(Transcribed page contents)
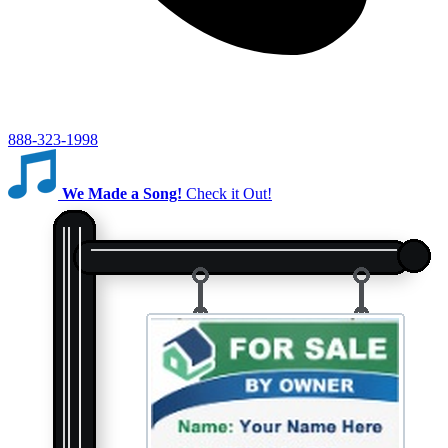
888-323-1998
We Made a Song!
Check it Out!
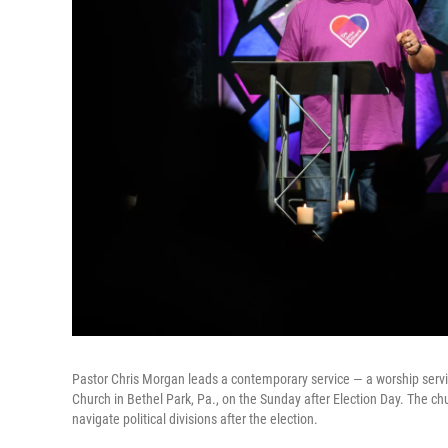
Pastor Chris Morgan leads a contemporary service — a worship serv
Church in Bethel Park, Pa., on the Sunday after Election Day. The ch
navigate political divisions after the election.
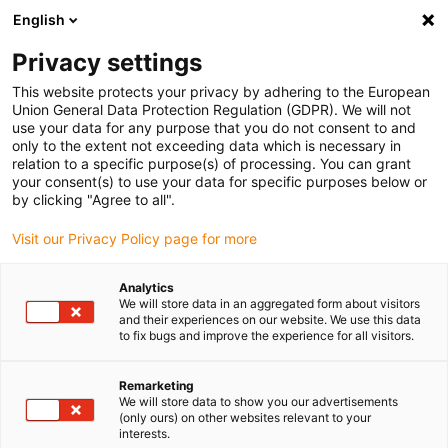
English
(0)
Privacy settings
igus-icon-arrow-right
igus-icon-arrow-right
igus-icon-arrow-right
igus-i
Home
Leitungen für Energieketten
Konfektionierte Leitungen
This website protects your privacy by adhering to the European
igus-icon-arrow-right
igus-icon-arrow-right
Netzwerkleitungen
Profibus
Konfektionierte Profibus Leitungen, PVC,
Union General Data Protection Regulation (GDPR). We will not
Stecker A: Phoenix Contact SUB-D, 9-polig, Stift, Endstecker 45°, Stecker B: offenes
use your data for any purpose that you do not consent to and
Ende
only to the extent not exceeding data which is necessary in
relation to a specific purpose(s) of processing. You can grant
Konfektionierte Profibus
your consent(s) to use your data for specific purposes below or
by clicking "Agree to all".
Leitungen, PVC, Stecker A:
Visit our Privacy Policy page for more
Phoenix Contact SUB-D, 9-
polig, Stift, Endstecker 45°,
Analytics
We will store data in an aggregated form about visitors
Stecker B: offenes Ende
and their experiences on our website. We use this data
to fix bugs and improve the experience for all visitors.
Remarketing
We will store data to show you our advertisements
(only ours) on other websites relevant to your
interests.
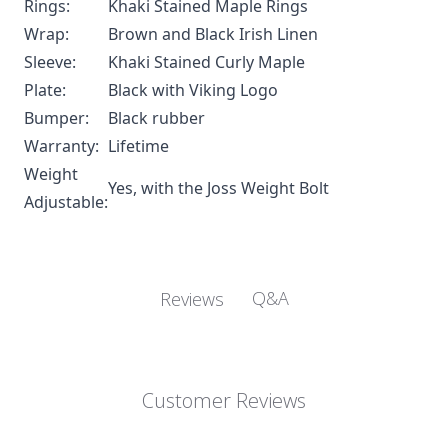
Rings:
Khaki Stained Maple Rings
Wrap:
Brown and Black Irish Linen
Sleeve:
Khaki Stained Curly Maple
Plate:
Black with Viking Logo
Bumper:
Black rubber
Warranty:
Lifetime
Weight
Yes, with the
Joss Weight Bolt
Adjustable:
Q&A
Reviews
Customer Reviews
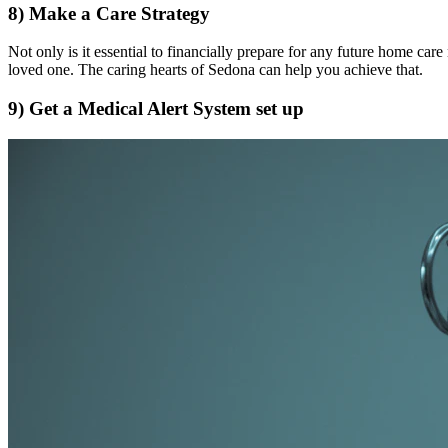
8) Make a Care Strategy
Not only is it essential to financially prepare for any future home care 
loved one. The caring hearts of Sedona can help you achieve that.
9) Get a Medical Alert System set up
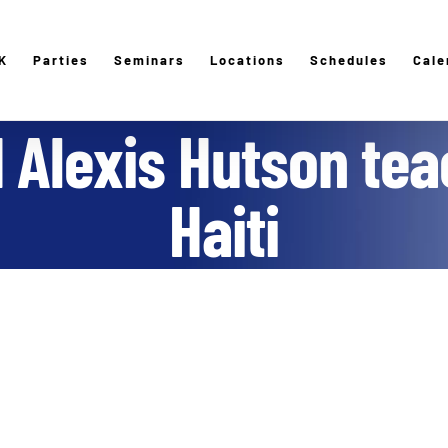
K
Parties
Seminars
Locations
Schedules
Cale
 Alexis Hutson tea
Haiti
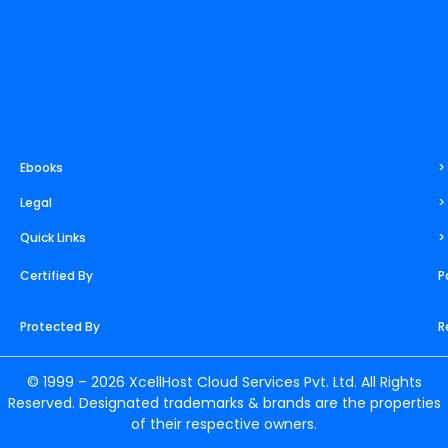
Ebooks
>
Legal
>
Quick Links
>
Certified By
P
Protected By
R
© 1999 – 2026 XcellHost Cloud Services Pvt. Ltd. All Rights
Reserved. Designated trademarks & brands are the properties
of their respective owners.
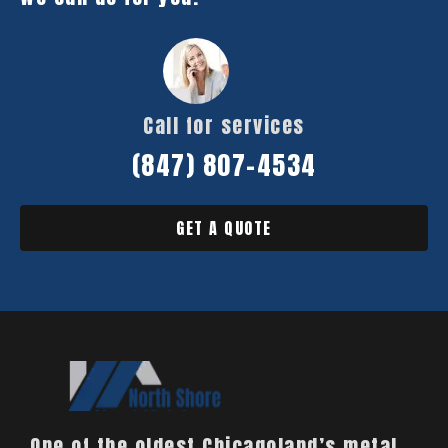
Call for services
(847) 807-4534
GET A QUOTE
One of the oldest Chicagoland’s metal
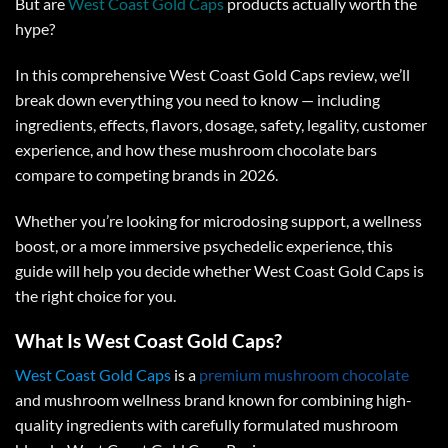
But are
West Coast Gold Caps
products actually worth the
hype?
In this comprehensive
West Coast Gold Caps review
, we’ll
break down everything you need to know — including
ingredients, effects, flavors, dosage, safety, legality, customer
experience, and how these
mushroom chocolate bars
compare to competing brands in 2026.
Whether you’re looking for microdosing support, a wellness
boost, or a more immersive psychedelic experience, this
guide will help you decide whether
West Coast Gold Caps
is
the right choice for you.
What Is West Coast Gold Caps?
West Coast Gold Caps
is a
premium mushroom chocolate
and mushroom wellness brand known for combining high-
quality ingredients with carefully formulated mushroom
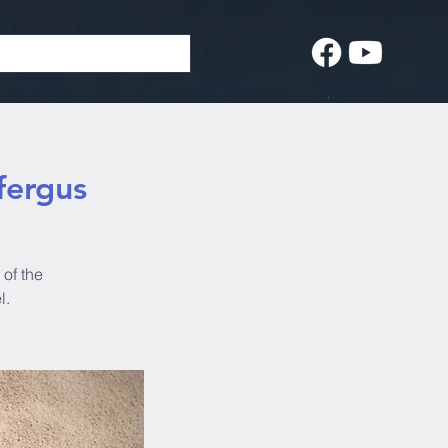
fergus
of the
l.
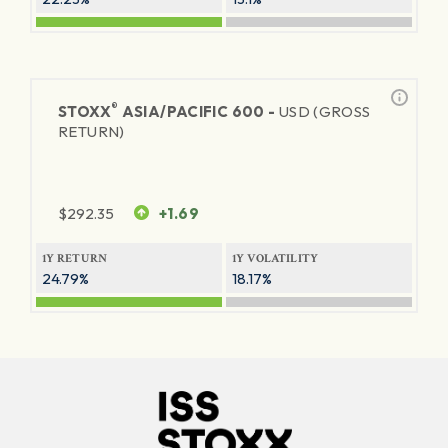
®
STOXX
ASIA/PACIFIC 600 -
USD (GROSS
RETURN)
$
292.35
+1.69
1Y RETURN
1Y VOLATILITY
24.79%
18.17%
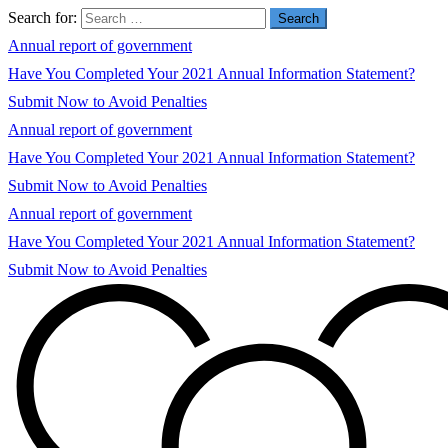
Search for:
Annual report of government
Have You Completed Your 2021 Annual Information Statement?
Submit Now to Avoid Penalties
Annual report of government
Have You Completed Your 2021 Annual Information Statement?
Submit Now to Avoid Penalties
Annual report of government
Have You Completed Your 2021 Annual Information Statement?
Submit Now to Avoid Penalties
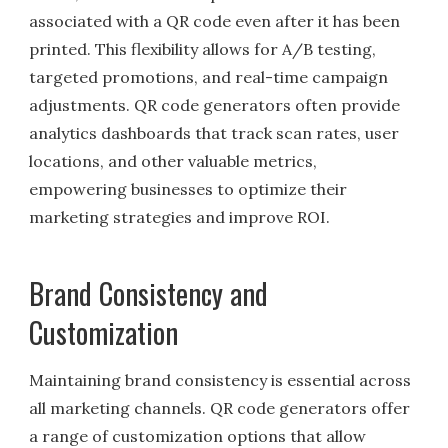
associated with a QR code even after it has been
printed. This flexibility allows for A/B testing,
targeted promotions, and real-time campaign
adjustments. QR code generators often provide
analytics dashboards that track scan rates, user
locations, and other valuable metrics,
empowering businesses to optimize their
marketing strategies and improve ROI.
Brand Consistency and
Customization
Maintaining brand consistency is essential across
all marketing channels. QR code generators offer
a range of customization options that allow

**YOUR ASSIGNMENT**
Print exactly the first line of the entries and every line after it through the one that contains "relation to a", leaving the pictures out.

**OUTPUT OF THE TASK**
888-323-1998
We Made a Song!
Check it Out!
Pastor Chris Morgan leads a contemporary service — a worship serv
Church in Bethel Park, Pa., on the Sunday after Election Day. The ch
navigate political divisions after the election.
English
(0)
Privacy settings
igus-icon-arrow-right
igus-icon-arrow-right
igus-icon-arrow-right
igus-i
Home
Leitungen für Energieketten
Konfektionierte Leitungen
This website protects your privacy by adhering to the European
igus-icon-arrow-right
igus-icon-arrow-right
Netzwerkleitungen
Profibus
Konfektionierte Profibus Leitungen, PVC,
Union General Data Protection Regulation (GDPR). We will not
Stecker A: Phoenix Contact SUB-D, 9-polig, Stift, Endstecker 45°, Stecker B: offenes
use your data for any purpose that you do not consent to and
Ende
only to the extent not exceeding data which is necessary in
relation to a specific purpose(s) of processing. You can grant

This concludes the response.